• EXERCISE DIRECTIONS
From the entries, return every line where the string "arrow" shows up.

(Records excerpted from a collection)
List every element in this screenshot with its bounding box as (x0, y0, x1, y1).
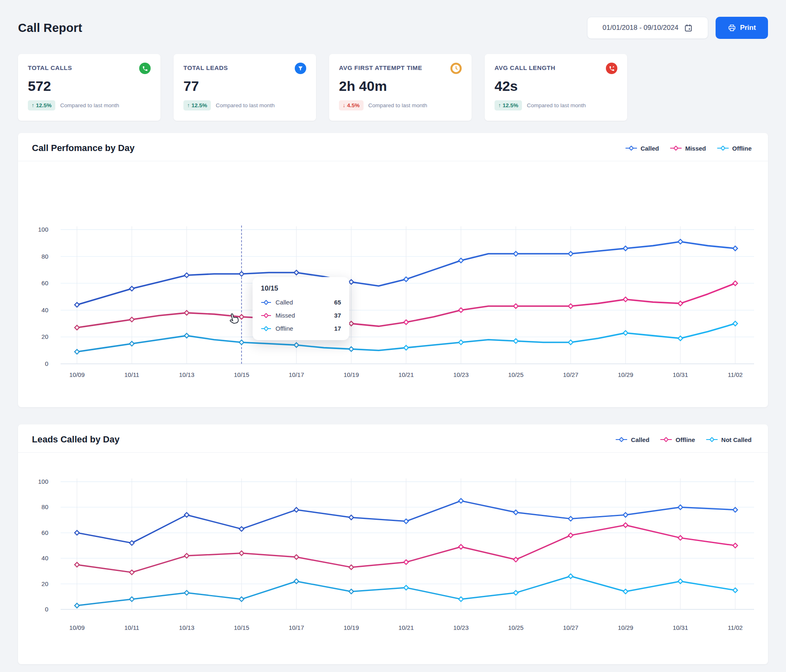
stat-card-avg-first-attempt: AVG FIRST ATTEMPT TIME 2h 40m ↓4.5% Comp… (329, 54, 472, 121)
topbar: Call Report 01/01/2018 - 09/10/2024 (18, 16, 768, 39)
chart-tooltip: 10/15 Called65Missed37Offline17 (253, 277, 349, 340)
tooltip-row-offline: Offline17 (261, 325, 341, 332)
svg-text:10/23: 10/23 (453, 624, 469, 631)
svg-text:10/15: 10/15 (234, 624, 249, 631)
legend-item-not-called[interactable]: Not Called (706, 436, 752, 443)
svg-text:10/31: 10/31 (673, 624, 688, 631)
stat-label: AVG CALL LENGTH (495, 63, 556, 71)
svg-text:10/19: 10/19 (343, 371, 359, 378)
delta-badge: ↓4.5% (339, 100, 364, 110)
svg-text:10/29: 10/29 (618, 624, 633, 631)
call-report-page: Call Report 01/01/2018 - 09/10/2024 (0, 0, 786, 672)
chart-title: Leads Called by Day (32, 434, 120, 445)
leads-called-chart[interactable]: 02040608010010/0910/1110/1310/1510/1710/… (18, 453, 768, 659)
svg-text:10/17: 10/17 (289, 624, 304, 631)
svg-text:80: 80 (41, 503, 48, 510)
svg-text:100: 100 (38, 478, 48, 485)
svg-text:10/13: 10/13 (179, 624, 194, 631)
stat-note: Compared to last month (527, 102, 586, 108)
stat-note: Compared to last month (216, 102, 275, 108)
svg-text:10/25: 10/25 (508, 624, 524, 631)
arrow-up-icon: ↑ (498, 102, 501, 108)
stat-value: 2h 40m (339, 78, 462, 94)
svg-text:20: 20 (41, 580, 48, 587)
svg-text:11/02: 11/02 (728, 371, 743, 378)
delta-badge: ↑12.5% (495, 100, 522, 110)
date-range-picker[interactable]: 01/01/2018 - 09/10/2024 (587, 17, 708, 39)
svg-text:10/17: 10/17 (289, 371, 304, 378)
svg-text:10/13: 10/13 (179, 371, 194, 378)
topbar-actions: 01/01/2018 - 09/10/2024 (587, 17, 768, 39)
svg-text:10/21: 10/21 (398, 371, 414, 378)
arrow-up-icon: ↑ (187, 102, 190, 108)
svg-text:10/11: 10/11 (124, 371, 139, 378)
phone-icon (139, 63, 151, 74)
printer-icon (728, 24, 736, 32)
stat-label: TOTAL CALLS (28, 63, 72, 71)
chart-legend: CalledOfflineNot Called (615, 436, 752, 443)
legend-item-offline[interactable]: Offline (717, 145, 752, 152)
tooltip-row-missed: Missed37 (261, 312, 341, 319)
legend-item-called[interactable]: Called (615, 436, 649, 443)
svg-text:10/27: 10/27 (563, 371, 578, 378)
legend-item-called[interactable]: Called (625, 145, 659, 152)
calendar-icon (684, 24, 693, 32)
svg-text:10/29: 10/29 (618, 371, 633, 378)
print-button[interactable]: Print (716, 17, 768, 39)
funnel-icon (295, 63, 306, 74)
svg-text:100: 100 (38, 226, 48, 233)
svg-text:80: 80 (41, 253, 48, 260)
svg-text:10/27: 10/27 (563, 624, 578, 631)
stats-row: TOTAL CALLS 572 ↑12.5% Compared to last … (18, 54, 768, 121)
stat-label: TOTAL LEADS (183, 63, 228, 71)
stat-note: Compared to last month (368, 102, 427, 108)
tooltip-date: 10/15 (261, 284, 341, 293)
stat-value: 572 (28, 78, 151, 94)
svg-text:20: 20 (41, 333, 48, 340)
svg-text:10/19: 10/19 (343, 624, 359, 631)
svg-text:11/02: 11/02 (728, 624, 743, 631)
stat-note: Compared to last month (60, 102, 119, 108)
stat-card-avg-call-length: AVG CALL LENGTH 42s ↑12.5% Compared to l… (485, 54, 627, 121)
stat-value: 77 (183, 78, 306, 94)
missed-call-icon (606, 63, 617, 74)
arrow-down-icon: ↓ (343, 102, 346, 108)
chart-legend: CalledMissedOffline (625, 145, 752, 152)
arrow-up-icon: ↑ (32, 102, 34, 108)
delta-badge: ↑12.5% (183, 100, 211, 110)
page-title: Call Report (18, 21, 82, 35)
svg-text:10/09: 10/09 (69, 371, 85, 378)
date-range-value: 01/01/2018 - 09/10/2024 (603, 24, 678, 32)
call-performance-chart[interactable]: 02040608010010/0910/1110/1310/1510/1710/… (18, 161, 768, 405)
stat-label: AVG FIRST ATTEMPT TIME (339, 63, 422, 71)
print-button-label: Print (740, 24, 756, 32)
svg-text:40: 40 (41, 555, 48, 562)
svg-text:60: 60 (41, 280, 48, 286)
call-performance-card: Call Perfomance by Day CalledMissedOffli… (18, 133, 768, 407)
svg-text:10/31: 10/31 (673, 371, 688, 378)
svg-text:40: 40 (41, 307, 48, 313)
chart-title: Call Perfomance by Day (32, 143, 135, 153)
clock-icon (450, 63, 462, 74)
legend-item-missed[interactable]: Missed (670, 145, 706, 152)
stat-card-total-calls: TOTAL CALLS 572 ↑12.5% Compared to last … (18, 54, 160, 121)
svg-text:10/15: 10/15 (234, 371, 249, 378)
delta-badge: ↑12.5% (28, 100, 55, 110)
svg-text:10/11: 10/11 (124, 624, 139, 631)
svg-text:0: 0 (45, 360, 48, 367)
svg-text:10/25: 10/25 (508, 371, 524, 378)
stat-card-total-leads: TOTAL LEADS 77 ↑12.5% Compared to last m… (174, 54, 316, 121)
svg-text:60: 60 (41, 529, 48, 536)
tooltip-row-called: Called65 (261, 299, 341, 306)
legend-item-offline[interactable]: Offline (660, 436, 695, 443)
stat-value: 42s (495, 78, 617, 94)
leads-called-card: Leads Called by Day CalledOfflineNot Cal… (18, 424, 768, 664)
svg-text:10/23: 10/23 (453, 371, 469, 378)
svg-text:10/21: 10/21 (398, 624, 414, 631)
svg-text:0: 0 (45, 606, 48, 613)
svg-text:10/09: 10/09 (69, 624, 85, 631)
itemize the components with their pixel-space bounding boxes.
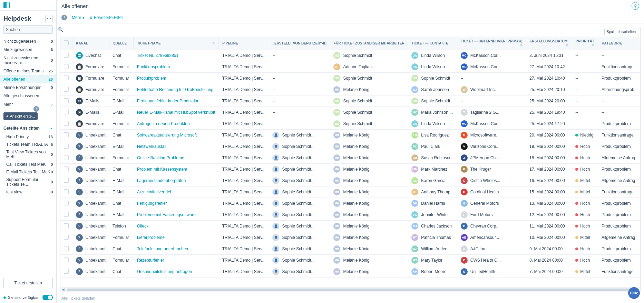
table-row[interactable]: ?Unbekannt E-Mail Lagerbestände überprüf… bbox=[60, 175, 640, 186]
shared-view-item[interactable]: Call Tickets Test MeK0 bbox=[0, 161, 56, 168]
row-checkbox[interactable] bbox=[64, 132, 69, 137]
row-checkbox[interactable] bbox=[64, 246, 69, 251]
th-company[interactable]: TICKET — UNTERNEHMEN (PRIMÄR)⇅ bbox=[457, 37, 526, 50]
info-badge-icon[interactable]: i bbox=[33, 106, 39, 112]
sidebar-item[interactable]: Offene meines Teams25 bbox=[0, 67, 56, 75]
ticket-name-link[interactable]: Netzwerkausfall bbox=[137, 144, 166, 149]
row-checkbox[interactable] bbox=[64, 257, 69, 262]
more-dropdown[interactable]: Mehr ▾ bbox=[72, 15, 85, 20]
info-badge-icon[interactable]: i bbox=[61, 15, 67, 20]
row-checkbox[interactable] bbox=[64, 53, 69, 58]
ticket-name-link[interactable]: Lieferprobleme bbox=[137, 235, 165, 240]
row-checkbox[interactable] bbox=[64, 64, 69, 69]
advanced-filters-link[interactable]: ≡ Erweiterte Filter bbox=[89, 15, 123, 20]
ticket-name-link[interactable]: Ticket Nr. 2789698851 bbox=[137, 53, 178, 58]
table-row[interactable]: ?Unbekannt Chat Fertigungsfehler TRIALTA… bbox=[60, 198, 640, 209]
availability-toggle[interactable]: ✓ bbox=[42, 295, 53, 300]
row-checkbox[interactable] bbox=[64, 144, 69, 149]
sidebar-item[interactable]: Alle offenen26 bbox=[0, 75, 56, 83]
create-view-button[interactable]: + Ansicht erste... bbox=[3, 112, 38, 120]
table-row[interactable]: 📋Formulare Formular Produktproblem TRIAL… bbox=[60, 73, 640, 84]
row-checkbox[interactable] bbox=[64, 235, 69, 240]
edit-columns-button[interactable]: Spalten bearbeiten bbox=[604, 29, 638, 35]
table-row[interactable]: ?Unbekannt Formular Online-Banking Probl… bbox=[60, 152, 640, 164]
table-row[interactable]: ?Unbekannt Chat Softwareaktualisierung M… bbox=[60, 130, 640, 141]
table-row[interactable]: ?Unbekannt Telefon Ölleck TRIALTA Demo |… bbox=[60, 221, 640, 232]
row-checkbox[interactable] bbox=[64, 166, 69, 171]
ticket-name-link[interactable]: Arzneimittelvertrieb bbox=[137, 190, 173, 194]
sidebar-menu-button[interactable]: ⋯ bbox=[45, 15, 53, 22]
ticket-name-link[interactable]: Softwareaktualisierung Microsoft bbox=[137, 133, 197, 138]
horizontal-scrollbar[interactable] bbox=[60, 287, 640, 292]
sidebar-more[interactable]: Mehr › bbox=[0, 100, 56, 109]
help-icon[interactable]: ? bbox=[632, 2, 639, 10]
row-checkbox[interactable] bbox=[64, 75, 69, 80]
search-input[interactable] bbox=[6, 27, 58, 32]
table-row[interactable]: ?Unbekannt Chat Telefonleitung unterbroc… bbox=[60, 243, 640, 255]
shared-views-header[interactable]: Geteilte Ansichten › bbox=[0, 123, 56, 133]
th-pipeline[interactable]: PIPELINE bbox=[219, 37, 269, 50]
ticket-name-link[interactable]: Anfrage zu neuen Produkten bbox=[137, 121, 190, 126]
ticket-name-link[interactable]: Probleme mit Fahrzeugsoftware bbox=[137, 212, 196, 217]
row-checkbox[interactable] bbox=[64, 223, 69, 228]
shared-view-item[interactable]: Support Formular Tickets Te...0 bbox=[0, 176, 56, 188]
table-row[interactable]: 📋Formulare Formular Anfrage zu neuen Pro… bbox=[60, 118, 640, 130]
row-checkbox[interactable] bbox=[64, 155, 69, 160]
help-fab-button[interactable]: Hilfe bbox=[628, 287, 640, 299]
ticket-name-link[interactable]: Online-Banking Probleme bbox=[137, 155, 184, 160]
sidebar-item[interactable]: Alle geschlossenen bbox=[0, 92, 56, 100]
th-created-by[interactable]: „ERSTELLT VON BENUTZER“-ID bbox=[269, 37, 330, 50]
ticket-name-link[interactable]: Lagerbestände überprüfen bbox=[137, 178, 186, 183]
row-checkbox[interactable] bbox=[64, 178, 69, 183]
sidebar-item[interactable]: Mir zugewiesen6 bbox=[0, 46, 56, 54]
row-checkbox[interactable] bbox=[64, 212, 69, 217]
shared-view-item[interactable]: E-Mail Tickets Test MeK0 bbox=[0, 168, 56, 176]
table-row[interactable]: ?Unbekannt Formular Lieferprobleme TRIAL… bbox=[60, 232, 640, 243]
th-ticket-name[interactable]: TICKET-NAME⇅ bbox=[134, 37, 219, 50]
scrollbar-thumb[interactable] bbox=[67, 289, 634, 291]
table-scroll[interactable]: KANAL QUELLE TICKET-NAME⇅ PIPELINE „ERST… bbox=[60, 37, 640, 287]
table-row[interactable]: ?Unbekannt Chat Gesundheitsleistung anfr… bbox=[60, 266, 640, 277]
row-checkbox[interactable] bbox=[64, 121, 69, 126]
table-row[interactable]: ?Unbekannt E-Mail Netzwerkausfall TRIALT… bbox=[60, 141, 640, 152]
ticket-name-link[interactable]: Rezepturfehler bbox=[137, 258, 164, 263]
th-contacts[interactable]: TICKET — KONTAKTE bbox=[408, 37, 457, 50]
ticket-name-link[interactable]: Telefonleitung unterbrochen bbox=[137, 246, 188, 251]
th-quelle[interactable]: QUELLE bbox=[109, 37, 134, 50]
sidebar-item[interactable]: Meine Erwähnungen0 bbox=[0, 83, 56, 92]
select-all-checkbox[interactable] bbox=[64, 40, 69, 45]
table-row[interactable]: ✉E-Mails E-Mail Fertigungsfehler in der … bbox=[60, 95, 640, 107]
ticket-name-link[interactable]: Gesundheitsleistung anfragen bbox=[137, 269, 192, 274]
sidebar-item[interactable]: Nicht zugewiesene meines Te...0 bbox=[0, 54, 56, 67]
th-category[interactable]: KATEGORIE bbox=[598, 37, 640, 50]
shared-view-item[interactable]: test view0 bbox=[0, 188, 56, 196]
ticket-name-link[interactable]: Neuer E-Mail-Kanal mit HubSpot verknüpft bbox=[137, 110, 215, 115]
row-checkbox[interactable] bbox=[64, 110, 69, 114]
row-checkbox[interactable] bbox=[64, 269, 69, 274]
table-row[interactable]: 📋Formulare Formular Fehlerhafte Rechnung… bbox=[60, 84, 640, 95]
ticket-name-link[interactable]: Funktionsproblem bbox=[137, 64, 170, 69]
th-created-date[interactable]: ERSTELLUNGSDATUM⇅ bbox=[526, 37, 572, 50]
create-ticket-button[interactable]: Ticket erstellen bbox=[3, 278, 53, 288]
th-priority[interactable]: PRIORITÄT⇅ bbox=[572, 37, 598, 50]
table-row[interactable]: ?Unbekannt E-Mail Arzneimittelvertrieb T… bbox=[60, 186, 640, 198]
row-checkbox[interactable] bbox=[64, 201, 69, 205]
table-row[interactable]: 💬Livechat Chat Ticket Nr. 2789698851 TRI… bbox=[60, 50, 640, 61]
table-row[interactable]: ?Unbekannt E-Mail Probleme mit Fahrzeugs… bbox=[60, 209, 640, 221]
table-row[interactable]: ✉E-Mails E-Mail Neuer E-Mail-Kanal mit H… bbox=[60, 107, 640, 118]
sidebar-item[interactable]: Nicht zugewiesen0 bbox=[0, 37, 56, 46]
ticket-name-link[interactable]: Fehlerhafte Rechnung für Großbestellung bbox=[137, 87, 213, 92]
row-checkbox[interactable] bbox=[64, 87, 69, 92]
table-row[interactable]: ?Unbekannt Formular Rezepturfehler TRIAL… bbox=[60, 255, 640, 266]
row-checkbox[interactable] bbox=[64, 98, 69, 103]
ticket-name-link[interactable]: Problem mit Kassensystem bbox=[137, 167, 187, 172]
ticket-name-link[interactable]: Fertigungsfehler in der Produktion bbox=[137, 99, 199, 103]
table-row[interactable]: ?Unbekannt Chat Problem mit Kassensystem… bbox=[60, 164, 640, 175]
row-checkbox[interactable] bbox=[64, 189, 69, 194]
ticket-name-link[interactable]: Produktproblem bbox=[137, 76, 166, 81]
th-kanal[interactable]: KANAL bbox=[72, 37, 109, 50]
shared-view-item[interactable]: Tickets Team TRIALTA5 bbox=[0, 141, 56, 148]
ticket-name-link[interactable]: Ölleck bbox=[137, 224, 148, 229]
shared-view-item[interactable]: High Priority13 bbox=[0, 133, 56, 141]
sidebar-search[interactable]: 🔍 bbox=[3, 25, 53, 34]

• SOLUTION TO THIS TASK
arrow-up-icon: ↑ (498, 102, 501, 108)
arrow-up-icon: ↑ (187, 102, 190, 108)
arrow-down-icon: ↓ (343, 102, 346, 108)
arrow-up-icon: ↑ (32, 102, 34, 108)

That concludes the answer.